C’était une remarque raisonnable. Peut-être Gavdat n’était-il pas tout à fait aussi bête qu’il en avait l’air, pensa Mandralisca.
— Vous avez raison, milord, mettre en place une chaîne d’approvisionnement s’étirant à travers la Mer Intérieure, du Mont du Château à Ni-moya, sera une véritable gageure. C’est pourquoi je pense que nous réussirons notre rébellion en fin de compte. Mais ils n’auront d’autre choix, je pense, que d’essayer de reconquérir leur pouvoir sur nous. Nous devons être totalement prêts. Nous devons avoir des troupes les attendant à Piliplok et dans tous les autres ports importants de notre côte orientale, peut-être jusqu’à Gihorna, au sud.

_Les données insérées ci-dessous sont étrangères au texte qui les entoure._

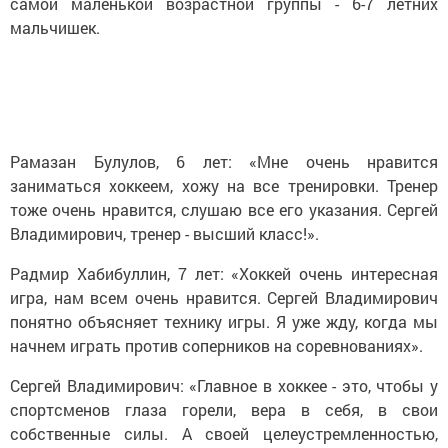
самой маленькой возрастной группы - 6-7 летних
мальчишек.
Рамазан Булулов, 6 лет: «Мне очень нравится
заниматься хоккеем, хожу на все тренировки. Тренер
тоже очень нравится, слушаю все его указания. Сергей
Владимирович, тренер - высший класс!».
Радмир Хабибуллин, 7 лет: «Хоккей очень интересная
игра, нам всем очень нравится. Сергей Владимирович
понятно объясняет технику игры. Я уже жду, когда мы
начнем играть против соперников на соревнованиях».
Сергей Владимирович: «Главное в хоккее - это, чтобы у
спортсменов глаза горели, вера в себя, в свои
собственные силы. А своей целеустремленностью,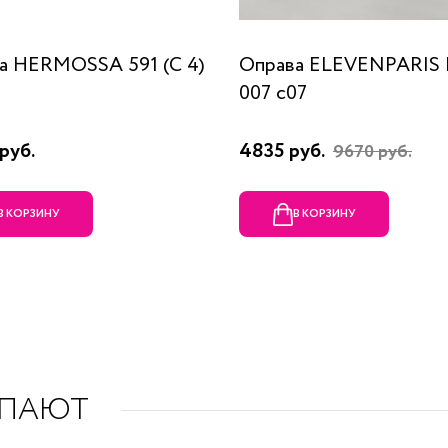
а HERMOSSA 591 (C 4)
Оправа ELEVENPARIS
007 c07
руб.
4835 руб.
9670 руб.
В КОРЗИНУ
В КОРЗИНУ
УПАЮТ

— Mais il n’y a pas de port suffisant pour un débarquement en force à Gihorna ! objecta Gavahaud.
— Exactement. C’est pourquoi ils pourraient essayer : pour nous prendre par surprise. Il n’y a pas de grand port, là-bas, mais il y en a de petits de haut en bas de la province. Ils pourraient procéder à plusieurs débarquements simultanés dans des endroits si obscurs qu’ils ne s’attendront pas à ce que nous y soyons. Nous devons fortifier toute la côte. Nous devons avoir une deuxième ligne de défense à l’intérieur des terres, et une troisième à Ni-moya même. Et, en premier lieu, nous aurons besoin de rassembler une flotte pour les rencontrer en mer dans l’espoir de les empêcher d’atteindre nos rivages. Tout ceci prendra du temps. Nous devrions être bien avancés dans notre tâche avant de dévoiler notre jeu.
— Il faut que tu saches, dit Gavdat, que j’aie étudié les runes très soigneusement, et qu’elles prédisent le succès de tous nos efforts.

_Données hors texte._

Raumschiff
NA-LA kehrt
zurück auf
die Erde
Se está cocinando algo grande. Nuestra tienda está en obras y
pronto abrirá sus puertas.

— Nous n’attendons pas d’autre résultat, répondit sereinement Mandralisca. Mais les runes seules ne peuvent nous assurer la victoire. Il faut également une bonne organisation.
— Oui, dit Gaviral. Oui. Vous comprenez cela, mes frères, non ?

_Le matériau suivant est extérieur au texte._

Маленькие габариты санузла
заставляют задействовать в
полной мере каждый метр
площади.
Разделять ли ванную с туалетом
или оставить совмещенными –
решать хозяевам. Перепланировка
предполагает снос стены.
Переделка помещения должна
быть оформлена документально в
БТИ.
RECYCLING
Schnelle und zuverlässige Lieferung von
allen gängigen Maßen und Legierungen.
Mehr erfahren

Les deux autres le regardèrent avec gêne. Peut-être sentaient-ils vaguement que le vif petit Gaviral était en train de les circonvenir, de s’allier soudain à la voix de la prudence, à présent qu’il réalisait que cette prudence était peut-être requise.
— Il y a une troisième raison à prendre en considération, ajouta Mandralisca.
Il les laissa attendre. Il n’avait aucune envie de surmener leurs esprits en accumulant les arguments trop vite.
— Il se trouve que j’expérimente une nouvelle arme, une arme capitale pour nos espoirs de victoire, dit-il ensuite. Il s’agit du casque que ce petit homme, Khaymak Barjazid, m’a apporté, une version de celui qui fut utilisé, sans succès, hélas, par Dantirya Sambail dans sa lutte contre Prestimion, il y a longtemps. Nous apportons des améliorations à cette arme. Je perfectionne ma maîtrise avec, jour après jour. Elle provoquera de terribles destructions, lorsque je serai prêt à la déchaîner. Mais je ne le suis pas encore complètement, messeigneurs. Par conséquent, je vous demande plus de temps. Je vous demande assez de temps pour assurer la grande victoire que milord Gavdat a si précisément prédite comme une certitude.